**What to do**
Begin with the line where "Upotreba kolačića" appears. Set down that line and the rest of the records below it exactly as given.

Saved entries
○ ○ ○ ○ ○ ○ ○

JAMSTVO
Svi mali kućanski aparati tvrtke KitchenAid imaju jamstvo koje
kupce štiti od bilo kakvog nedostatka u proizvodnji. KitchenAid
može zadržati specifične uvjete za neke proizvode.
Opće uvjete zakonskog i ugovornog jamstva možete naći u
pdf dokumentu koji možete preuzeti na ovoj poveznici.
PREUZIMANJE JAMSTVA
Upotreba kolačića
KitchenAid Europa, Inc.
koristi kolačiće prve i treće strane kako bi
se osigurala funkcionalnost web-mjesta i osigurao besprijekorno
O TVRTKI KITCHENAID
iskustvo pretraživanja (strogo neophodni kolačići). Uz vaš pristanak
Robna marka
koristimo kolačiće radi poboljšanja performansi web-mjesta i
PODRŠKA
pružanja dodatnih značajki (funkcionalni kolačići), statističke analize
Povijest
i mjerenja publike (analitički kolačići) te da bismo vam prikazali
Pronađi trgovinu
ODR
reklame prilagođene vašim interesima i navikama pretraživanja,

○ ○ ○ ○ ○ ○ ○

**Result of this task**
Upotreba kolačića
KitchenAid Europa, Inc.
koristi kolačiće prve i treće strane kako bi
se osigurala funkcionalnost web-mjesta i osigurao besprijekorno
O TVRTKI KITCHENAID
iskustvo pretraživanja (strogo neophodni kolačići). Uz vaš pristanak
Robna marka
koristimo kolačiće radi poboljšanja performansi web-mjesta i
PODRŠKA
pružanja dodatnih značajki (funkcionalni kolačići), statističke analize
Povijest
i mjerenja publike (analitički kolačići) te da bismo vam prikazali
Pronađi trgovinu
ODR
reklame prilagođene vašim interesima i navikama pretraživanja,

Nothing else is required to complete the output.